Come costruire un uomo libero?

Qualche tempo fa scrissi un articolo dove parlavo di libertà. In esso, scrivevo che il primo passo per arrivare alla libertà è che ci siano uomini liberi.
E tra le critiche, ce ne fu una, singolare, di un amico di vecchia data, il quale mi disse testualmente “In vent’anni che ti leggo, spesso sono stato d’accordo con te, molte altre volte no. Ma questa è forse la prima volta che un tuo scritto non dice assolutamente nulla. Perché la vera domanda è come si educa un individuo alla libertà”.
E dal momento che se ho un pregio, fosse anche uno solo, questo è sicuramente di parlare chiaro e andare sempre al nocciolo della questione, quando accade il contrario – e per fortuna, credo che accada raramente – per me è una sconfitta in casa. Però ha ragione lui: dire che per arrivare alla libertà occorrano uomini liberi, è una cosa che, da sola, non significa nulla.
Al riguardo, la prima cosa da dire è che la libertà non è un valore assoluto ma, sempre e solo, relativo.
E dico relativo nel senso etimologico del termine, nel senso che si relaziona a qualcosa o qualcuno. Ad una legge, per esempio. Che può vietarci determinate cose che altrove sono invece consentite e invece ce ne consente alcune che altrove sono vietate. Alla volontà altrui. Ai nostri bisogni in relazione alle risorse disponibili. A tutta una serie di cose che possono diminuire la nostra possibilità di fare o di dire ciò che vorremmo. E dinnanzi alle quali a quel punto, o aumentiamo le nostre possibilità di fruire di certe facoltà o diminuiamo i nostri bisogni.
Personalmente, ho sempre pensato che la libertà derivi dall’autosufficienza.
Poiché sono un uomo di questo tempo e di questo spazio, ho i miei desideri. Ma faccio in modo che non mi schiavizzino. E se proprio voglio soddisfarli ma non ho i mezzi per farlo, cerco di costruirmeli. Non vivo al di sopra delle mie possibilità, non ho debiti con nessuno – la semplice parola “debito” mi provoca la stessa orticaria che la parola “novax” provoca a Burioni – e cerco in tutti i modi di autoprodurmi, per quanto ne sia in grado, ciò che mi serve.
Tanto che il mio sogno è quello di ricomprare il terreno che fu del mio nonno paterno e vivere di cose prodotte dalla terra. E da quindici anni, per vicende personali molto dolorose, ho un’arma da fuoco regolarmente denunciata per difesa personale. Senza con questo darmi arie da cowboy, dato che so benissimo che se qualcuno in casa mia venisse ad aggredirmi con un mitra, ovviamente soccomberei senza problemi. Ma, al di là delle chiacchiere pelose dei radical chic, quando qualcuno entra in casa nostra senza il nostro consenso, l’unica cosa che dà speranza di salvarsi è la possibilità di fargli molto male.
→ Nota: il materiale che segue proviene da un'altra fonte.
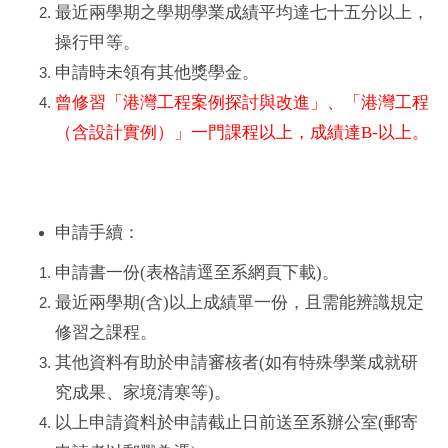
最近兩學期之學期學業成績平均達七十五分以上，
離岸風電海事工程碩士班網頁
操行甲等。
海事工程學程網頁
申請時未領有其他獎學金。
曾修習「港灣工程案例探討與改進」、「港灣工程
系友交流
（含設計實例）」一門課程以上，成績達B-以上。
臉書專區
申請手續：
申請書一份(表格請逕至系網頁下載)。
最近兩學期
(含
)以上
成績單一份，且需能辨識規定
修習之課程。
其他資料有助於申請審核者(如有特殊學業成就研
究成果、家境清寒等)。
以上申請資料於申請截止日前送至系辦公室(郵寄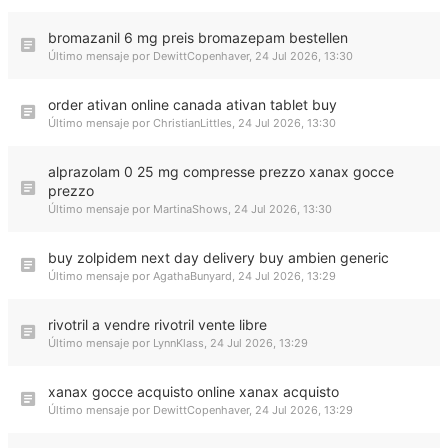
bromazanil 6 mg preis bromazepam bestellen
Último mensaje por
DewittCopenhaver
,
24 Jul 2026, 13:30
order ativan online canada ativan tablet buy
Último mensaje por
ChristianLittles
,
24 Jul 2026, 13:30
alprazolam 0 25 mg compresse prezzo xanax gocce
prezzo
Último mensaje por
MartinaShows
,
24 Jul 2026, 13:30
buy zolpidem next day delivery buy ambien generic
Último mensaje por
AgathaBunyard
,
24 Jul 2026, 13:29
rivotril a vendre rivotril vente libre
Último mensaje por
LynnKlass
,
24 Jul 2026, 13:29
xanax gocce acquisto online xanax acquisto
Último mensaje por
DewittCopenhaver
,
24 Jul 2026, 13:29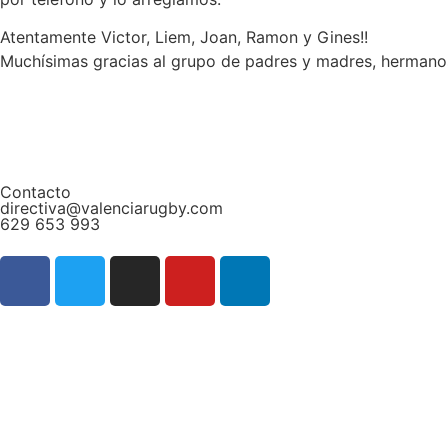
Atentamente Victor, Liem, Joan, Ramon y Gines!!
Muchísimas gracias al grupo de padres y madres, hermanos
Contacto
directiva@valenciarugby.com
629 653 993
Web patrocinada por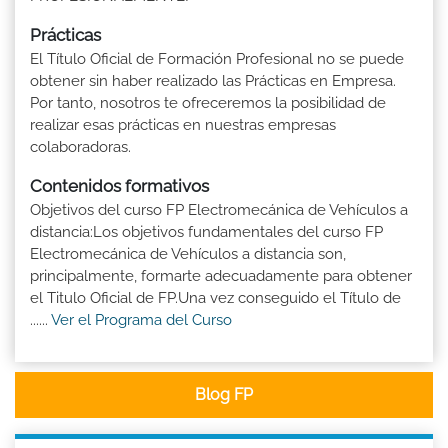
Prácticas
El Título Oficial de Formación Profesional no se puede
obtener sin haber realizado las Prácticas en Empresa.
Por tanto, nosotros te ofreceremos la posibilidad de
realizar esas prácticas en nuestras empresas
colaboradoras.
Contenidos formativos
Objetivos del curso FP Electromecánica de Vehículos a
distancia:Los objetivos fundamentales del curso FP
Electromecánica de Vehículos a distancia son,
principalmente, formarte adecuadamente para obtener
el Titulo Oficial de FP.Una vez conseguido el Título de
......
Ver el Programa del Curso
Blog FP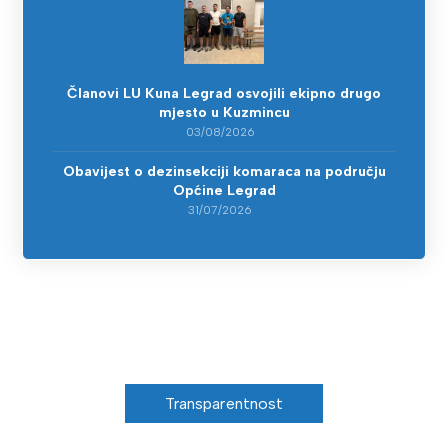
Članovi LU Kuna Legrad osvojili ekipno drugo
mjesto u Kuzmincu
03/08/2026
Obavijest o dezinsekciji komaraca na području
Općine Legrad
31/07/2026
Transparentnost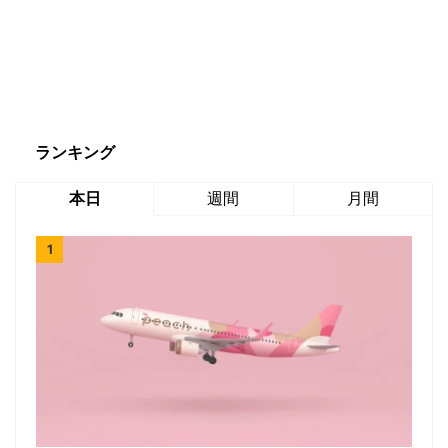
ランキング
本日
週間
月間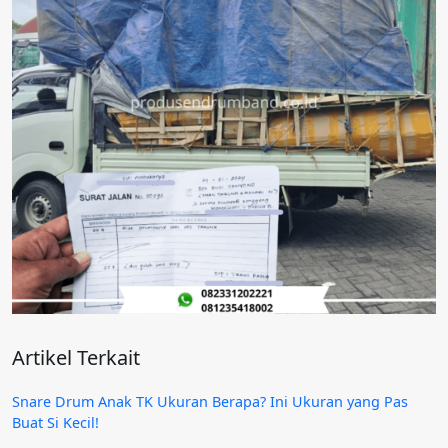
Artikel Terkait
Snare Drum Anak TK Ukuran Berapa? Ini Ukuran yang Pas
Buat Si Kecil!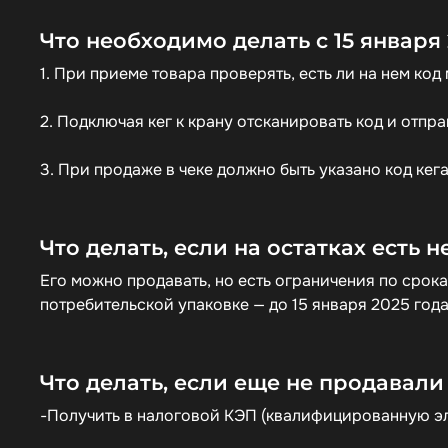
Что необходимо делать с 15 января
1. При приеме товара проверять, есть ли на нем ко
2. Подключая кег к крану отсканировать код и отпра
3. При продаже в чеке должно быть указано код кег
Что делать, если на остатках есть
Его можно продавать, но есть ограничения по срокам
потребительской упаковке — до 15 января 2025 год
Что делать, если еще не продавал
-Получить в налоговой КЭП (квалифицированную э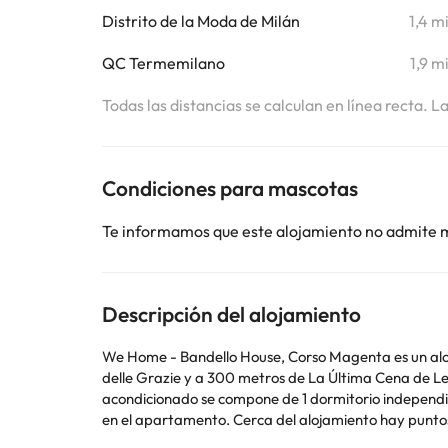
Distrito de la Moda de Milán
1,4 m
QC Termemilano
1,9 m
Todas las distancias se calculan en línea recta. L
Condiciones para mascotas
Te informamos que este alojamiento no admite 
Descripción del alojamiento
We Home - Bandello House, Corso Magenta es un alojami
delle Grazie y a 300 metros de La Última Cena de Leonardo da
acondicionado se compone de 1 dormitorio independie
en el apartamento. Cerca del alojamiento hay puntos de interés como San Maurizio al Monastero Maggiore, Castillo Sforzesco y Dársena de Milán. El aeropuerto (Aeropuerto
de Milán - Linate) está a 11 km.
Naturalmente, l’autosufficienza assoluta non esiste.
Così come non sempre è possibile vivere come vivo io, senza contare che ciò che sta bene a me, può benissimo non stare bene a tantissime altre persone. Ma il punto è proprio questo. Si è tanto più liberi quanto meno si ha bisogno di qualcosa o di qualcuno per sopravvivere. Si potrebbe dire che cercare la libertà sia come correre verso l’orizzonte. Non si potrà mai raggiungerlo ma intanto ci si muove. Ai livelli più alti, cioè quando parliamo di politica, specialmente di geopolitica, la libertà di una nazione è quella di non dipendere da nessuno.
E anche qui è del tutto illusoria la presunzione di un paese di vivere unicamente delle proprie risorse, dunque ciò che ci manca dobbiamo ottenerlo stabilendo delle buone relazioni con gli altri paesi. Ma tutto ciò viene reso difficile se una nazione è particolarmente bisognosa di qualcosa. Perché chi la possiede, naturalmente, se conscio dei nostri bisogni e della sua esclusività, farà in modo di alzare il prezzo per quanto possibile. Dunque una nazione davvero libera avrà un esercito ben addestrato – e dunque farà fare ai suoi cittadini un servizio militare serio, non dico alla israeliana ma neanche la burletta che era divenuta la nostra naja – si armerà in modo da sconsigliare ai nemici qualsiasi aggressione, farà pochissimi debiti, avrà una propria moneta e cercherà, per quanto possibile, di farsi più forte, in modo da non suggerire ai nemici la possibilità di aggredirli gratis.
Fu questo ad ispirare il famoso brocardo latino, si vis pacem, para bellum.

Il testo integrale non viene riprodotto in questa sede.